For health and physical education teacher Trisha Scanlon, however, the ultimate goal is to reverse the effect; to have people using fitness trackers to improve their health as a preventative measure. Scanlon has used a Fitbit in the past and attests to their usefulness.
“Some of them keep track of calories burned and stairs climbed, and it’s really effective. I used to have one, and I wanted one really bad. I got it, and I was hooked; I was almost addicted to it,” Scanlon said. “I loved seeing that number just keep going up, and that helped keep me accountable to walk more and to just move more. But I feel like if you’re not 100 percent into it, then eventually you’ll just fall off.”
Health coach and certified personal trainer Pamela Hernandez has a similar view of the fitness devices.
[quote]“We like gadgets. Some people like the ‘gamification’ aspect. For others, it’s like trying a new diet,” Hernandez said. “They think it is the solution to their problem when it really runs much deeper. When they don’t see it fixing their fitness issues it ends up in a drawer unused and they move on the next thing.”[/quote] It may seem like fitness trackers have exploded in the U.S market, with an estimated industry worth of 12.44 billion by 2022, according to an article by prnewswire.com. Their appeal, however,  isn’t universal. In fact, Pew Research Center discovered 43 percent of people don’t record their exercise at all, and of those who do, only 21 percent use technology. As a part of that 43 percent, freshman Candace Osborne doesn’t see the value of the fitness monitors.
[In] my opinion, I see [fitness trackers] as a tool that can be helpful if you’re trying to keep track of exercise, but [they are not] needed to be successful in athletics,” Osborne said. “I’d get one if there were ever a time that I really thought I’d use it and get the entire worth for what I was spending. But I don’t see me needing one in the next few years.”
Even for those like Scanlon who consider fitness trackers helpful, there are some hesitations. For one, there’s accuracy. While a Stanford medical study concluded that heart rate monitors are correct 95 percent of the time, calorie trackers are wrong 20 to 93 percent of the time. Hernandez believes that because of this imprecision, basing one’s diet on the calorie meter could be risky.
“A big problem is people try to eat to match their calories burned. These trackers are not perfectly calibrated scientific instruments!
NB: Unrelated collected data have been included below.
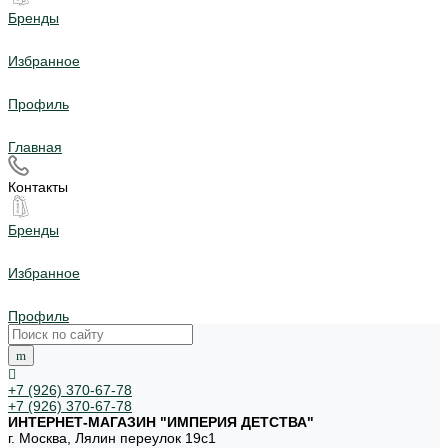
Бренды
Избранное
Профиль
Главная
Контакты
Бренды
Избранное
Профиль
+7 (926) 370-67-78
+7 (926) 370-67-78
ИНТЕРНЕТ-МАГАЗИН "ИМПЕРИЯ ДЕТСТВА"
г. Москва, Лялин переулок 19с1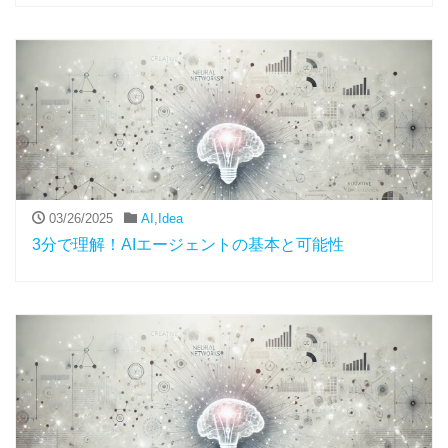
03/26/2025
AI
,
Idea
3分で理解！AIエージェントの基本と可能性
The calories burned  is just an estimate,”Hernandez said. “If you allow yourself to eat more because you earned it not only does it set up the wrong mindset,  you’ll probably overeat and potentially gain weight.”
That potential for error is one of the reasons why Scanlon thinks may not be wise to base one’s entire life around the exact numbers. Instead, she approves of a more holistic approach.
“I really just want each individual to focus on their own goals and be happy with who they are,” Scanlon said. “ [I want to] guide them and show them what a healthier life would look like.”